With many states now open to direct shipping, the Wine Institute and its partners are putting much effort into trying to simplify state regulations and make shipment easier — with considerable progress.
Gross and Tracy Genesen, partner, Krikland & Ellis, reported on the threat from the House bill to create state primacy in alcohol laws, via a bill introduced on the behalf of beer and liquor distributors last year.
In its reintroduced form, it has only one third the sponsors of last year, and no senator has introduced an analogue. But Gross warns that distributors have made large contributions to representatives, some accepting funds the day they signed up to co-sponsor the bill.
John Hinman and Suzanne DeGalan of beverage law specialist Hinman & Carmichael, along with Jerry Jolly, a consultant to Pillsbury Winthrop Shawn Pittman, the former director of the California Alcoholic Beverage Control (ABC) bureau, gave their views of the murky issue of unlicensed third parties like magazine wine clubs and Internet sites ‘selling’ wine.
In simplified terms, they said these efforts should be regarded like a magazine ad, but warn that all transactions should be handled by the licensed seller (winery, in most cases and clearly differentiated from the ‘advertiser.’)
Retailers and so-called ‘virtual wineries,’ which are retailers in most other states, can’t legally ship wine to most states now.
Susan Evans, who handles executive liaison for industry matters for Tax and Trade Bureau, ran through proposed changes to federal alcohol regulations, none significant implemented yet.
She spent considerable time lamenting the TTB’s tight budget, which is extending time for many applications.

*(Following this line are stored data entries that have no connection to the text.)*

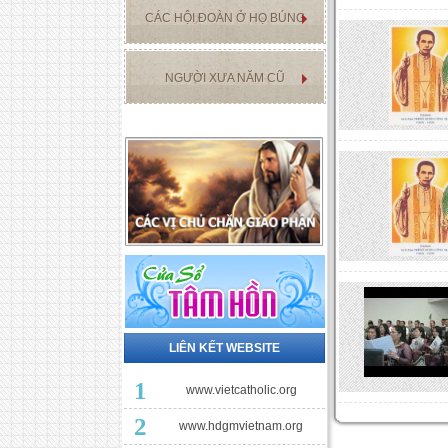
CÁC HỘI ĐOÀN Ở HỌ BÚNG
NGƯỜI XƯA NĂM CŨ
LIÊN KẾT WEBSITE
1
www.vietcatholic.org
2
www.hdgmvietnam.org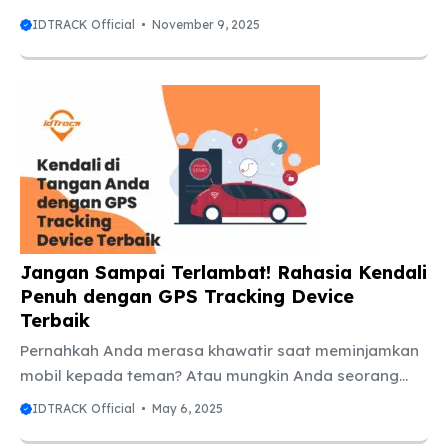
Jakarta — kota yang tidak pernah benar-benar tidur.
IDTRACK Official
November 9, 2025
Jalanan selalu ramai, parkiran penuh, dan arus
kendaraan seolah tak ada habisnya. Di balik hiruk-
pikuk itu, ada satu hal yang sering membuat pemilik
kendaraan resah: bagaimana menjaga mobil tetap
aman? Mungkin kamu juga pernah merasakannya.
Saat mobil diparkir di mall, ada rasa was-was. Atau
ketika karyawan membawa kendaraan operasional ke
luar kota, pikiranmu tak tenang ...
Jangan Sampai Terlambat! Rahasia Kendali
Penuh dengan GPS Tracking Device
Terbaik
Pernahkah Anda merasa khawatir saat meminjamkan
mobil kepada teman? Atau mungkin Anda seorang
pemilik bisnis dengan armada kendaraan yang
IDTRACK Official
May 6, 2025
bergerak ke berbagai lokasi setiap hari? Di era yang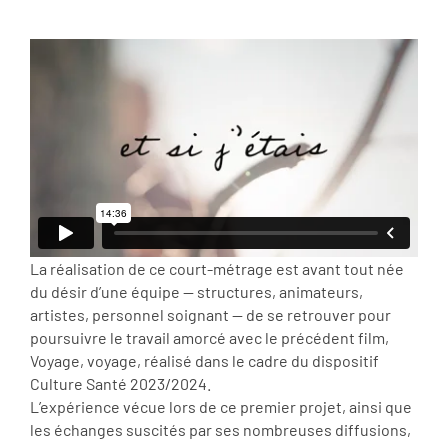
La réalisation de ce court-métrage est avant tout née
du désir d’une équipe — structures, animateurs,
artistes, personnel soignant — de se retrouver pour
poursuivre le travail amorcé avec le précédent film,
Voyage, voyage, réalisé dans le cadre du dispositif
Culture Santé 2023/2024.
L’expérience vécue lors de ce premier projet, ainsi que
les échanges suscités par ses nombreuses diffusions,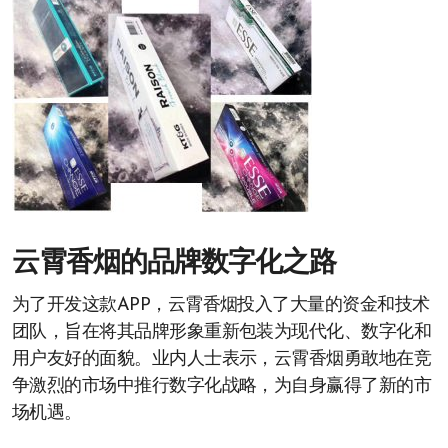
云霄香烟的品牌数字化之路
为了开发这款APP，云霄香烟投入了大量的资金和技术
团队，旨在将其品牌形象重新包装为现代化、数字化和
用户友好的面貌。业内人士表示，云霄香烟勇敢地在竞
争激烈的市场中推行数字化战略，为自身赢得了新的市
场机遇。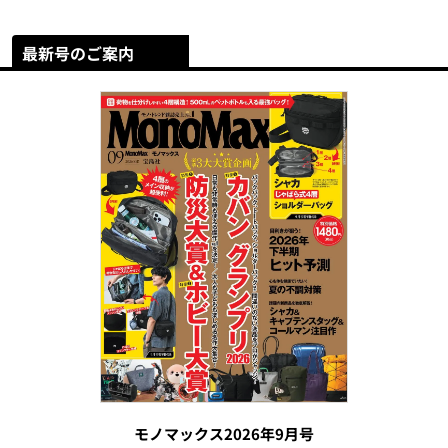
最新号のご案内
モノマックス2026年9月号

By coincidence, an article on the Wines & Vines Internet site Tuesday reports the TTB raises almost $24 billion, yet $1 million is being cut from its $100 million budget.
Finally, Lori Ajax, district administrator of Trade Enforcement Unit, California ABC, reported on recent changes in the law, including new instruction licenses that allow wineries to pour at retailers. She also clarified some issues about warehouses, direct shipping in California, and reported on loosened rules for joint tasting rooms.
She also said the ABC has created four committees of suppliers and others interested to look at regulations — including third-party providers — for the first time.
Their first reports will be delivered soon, and could affect the ABC’s regulations and enforcement. It might also spur requests for the state Legislature to change some alcohol laws to reflect modern technology; most laws date to just after Prohibition ended.